Het ABC-cabaret staat aan de vooravond van een nieuw cabarettijdperk. Na de dood van Jean-Louis Pisuisse in 1927 was het cabaret in Nederland grotendeels voorbij. Afgezien van Louis Davids hield niemand zich meer met het genre bezig. Het ABC-cabaret herstelt de traditie en breekt tegelijkertijd met de oude waarden. Niet langer is er sprake van een liedje-sketch-liedje-formule zoals bij Pisuisse, maar brengt men een hecht ensemble met een goed voorbereid programma en geen losse verzameling liedjes, dansjes en praatjes.
De oorlogsjaren 1939-1945
In december 1939 reist het ABC-cabaret door het toenmalig Nederlands-Indië. Het gezelschap, waartoe onder anderen pianist Cor Lemaire behoort, is uitgenodigd door de Bond van Nederlands-Indische Kunstkringen en brengt het programma ‘100 dagen uit en thuis’. Als men wil terugkeren is Nederland door nazi-Duitsland bezet. Het gezelschap moet in Nederlands-Indië blijven. Als Japan de archipel binnenvalt en in maart 1942 bezet, verdwijnt het gezelschap in Japanse interneringskampen. Pas in 1946 keert men terug naar het inmiddels bevrijde Nederland. Tijdens de oorlog heeft Wim Kan in de kampen shows gegeven voor zijn medegevangenen. Corry Vonk weet alle teksten van het ABC-cabaret te redden en mee te smokkelen tijdens haar internering.

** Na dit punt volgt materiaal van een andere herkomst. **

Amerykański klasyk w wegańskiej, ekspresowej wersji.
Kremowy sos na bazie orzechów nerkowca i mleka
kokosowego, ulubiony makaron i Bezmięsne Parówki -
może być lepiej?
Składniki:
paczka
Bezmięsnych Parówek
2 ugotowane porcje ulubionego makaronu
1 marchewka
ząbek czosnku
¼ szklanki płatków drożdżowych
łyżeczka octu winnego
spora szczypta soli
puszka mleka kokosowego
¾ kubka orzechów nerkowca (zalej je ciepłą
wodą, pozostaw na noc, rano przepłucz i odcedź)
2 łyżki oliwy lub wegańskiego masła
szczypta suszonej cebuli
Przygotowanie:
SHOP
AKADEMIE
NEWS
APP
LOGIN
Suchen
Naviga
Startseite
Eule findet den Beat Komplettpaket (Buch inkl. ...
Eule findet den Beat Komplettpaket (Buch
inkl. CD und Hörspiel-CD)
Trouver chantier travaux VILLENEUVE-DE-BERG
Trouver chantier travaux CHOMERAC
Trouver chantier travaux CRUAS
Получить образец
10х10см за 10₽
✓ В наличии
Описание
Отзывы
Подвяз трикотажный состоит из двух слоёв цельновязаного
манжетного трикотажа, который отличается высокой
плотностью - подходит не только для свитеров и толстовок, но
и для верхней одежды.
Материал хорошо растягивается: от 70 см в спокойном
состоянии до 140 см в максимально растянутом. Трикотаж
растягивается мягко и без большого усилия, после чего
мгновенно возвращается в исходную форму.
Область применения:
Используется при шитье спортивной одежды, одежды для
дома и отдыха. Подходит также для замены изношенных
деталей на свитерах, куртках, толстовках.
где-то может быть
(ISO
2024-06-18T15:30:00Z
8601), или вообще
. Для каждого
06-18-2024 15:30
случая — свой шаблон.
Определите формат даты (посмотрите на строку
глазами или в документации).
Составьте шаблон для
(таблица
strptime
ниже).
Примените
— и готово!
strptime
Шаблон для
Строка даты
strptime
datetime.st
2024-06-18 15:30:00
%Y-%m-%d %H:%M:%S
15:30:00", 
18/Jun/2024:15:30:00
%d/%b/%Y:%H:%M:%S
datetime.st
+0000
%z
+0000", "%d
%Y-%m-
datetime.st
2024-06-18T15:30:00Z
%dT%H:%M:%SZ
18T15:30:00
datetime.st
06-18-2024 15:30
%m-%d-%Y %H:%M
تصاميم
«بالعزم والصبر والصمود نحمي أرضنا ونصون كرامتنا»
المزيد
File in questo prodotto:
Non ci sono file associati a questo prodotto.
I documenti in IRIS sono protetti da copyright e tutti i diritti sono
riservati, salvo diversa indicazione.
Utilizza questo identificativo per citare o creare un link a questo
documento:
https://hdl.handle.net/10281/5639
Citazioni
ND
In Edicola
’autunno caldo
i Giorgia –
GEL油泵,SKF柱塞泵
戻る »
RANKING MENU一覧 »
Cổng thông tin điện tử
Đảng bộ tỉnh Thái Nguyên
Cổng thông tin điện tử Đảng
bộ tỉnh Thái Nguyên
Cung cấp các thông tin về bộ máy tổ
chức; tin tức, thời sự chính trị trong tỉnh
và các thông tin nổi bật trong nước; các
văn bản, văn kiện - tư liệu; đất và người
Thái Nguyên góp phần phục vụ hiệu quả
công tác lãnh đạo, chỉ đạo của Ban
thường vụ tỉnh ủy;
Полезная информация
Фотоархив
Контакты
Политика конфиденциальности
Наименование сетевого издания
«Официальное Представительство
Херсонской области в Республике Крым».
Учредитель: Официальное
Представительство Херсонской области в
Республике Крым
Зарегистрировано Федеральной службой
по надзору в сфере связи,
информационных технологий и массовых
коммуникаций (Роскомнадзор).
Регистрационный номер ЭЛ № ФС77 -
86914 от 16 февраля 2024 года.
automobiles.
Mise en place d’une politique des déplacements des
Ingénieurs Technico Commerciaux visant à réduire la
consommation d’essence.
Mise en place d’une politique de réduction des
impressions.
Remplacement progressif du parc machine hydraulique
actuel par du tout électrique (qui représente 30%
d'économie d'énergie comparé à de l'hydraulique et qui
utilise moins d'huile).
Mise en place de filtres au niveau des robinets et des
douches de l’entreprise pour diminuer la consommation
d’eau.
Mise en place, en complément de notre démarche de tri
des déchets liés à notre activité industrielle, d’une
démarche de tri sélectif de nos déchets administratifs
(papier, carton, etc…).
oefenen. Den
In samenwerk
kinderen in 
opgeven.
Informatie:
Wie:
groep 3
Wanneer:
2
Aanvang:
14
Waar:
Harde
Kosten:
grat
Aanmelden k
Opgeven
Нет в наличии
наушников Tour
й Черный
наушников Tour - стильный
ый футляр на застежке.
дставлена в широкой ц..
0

De wedergeboorte 1946-1952
Na de oorlog wordt het ABC-cabaret heropgericht. Kan en Vonk treden samen met Cruys Voorbergh, Sophie Stein, Johan Elsensohn, Cilly Wang en Albert Mol op. De laatste is met name ook belangrijk voor de choreografie van het gezelschap. Langzamerhand drukt Kan zijn stempel op het ensemble. Hij treedt ook meer op de voorgrond als conferencier. Dit heeft gevolgen voor de samenstelling van het gezelschap. De grote namen verdwijnen langzaam uit het ensemble en de focus verschuift naar een tweedeling in het programma. Het ensemble onder leiding van Corry Vonk voor de pauze en Kan als conferencier er na.
De vette jaren 1952-1964
De roerige jaren 1965-1970
In de jaren zestig raakt de formule, van Corry en de groep voor de pauze en Kan erna, sleets als Kans conferences steeds belangrijker worden en de ensemblenummers het publiek niet meer kunnen boeien. Meer en meer blijkt dat de mensen alleen voor Kan komen en niet meer voor de nummers voor de pauze. Kan krijgt nog meer moeite om met materiaal voor zijn talenten te komen. In 1964 is Wat een land! Wat een land! nog zeer succesvol. Ook Corry Vonk heeft nog een hit met het nummer: Met m'n vlaggetje, m'n hoedje en m'n toeter. Maar de tijdgeest verandert.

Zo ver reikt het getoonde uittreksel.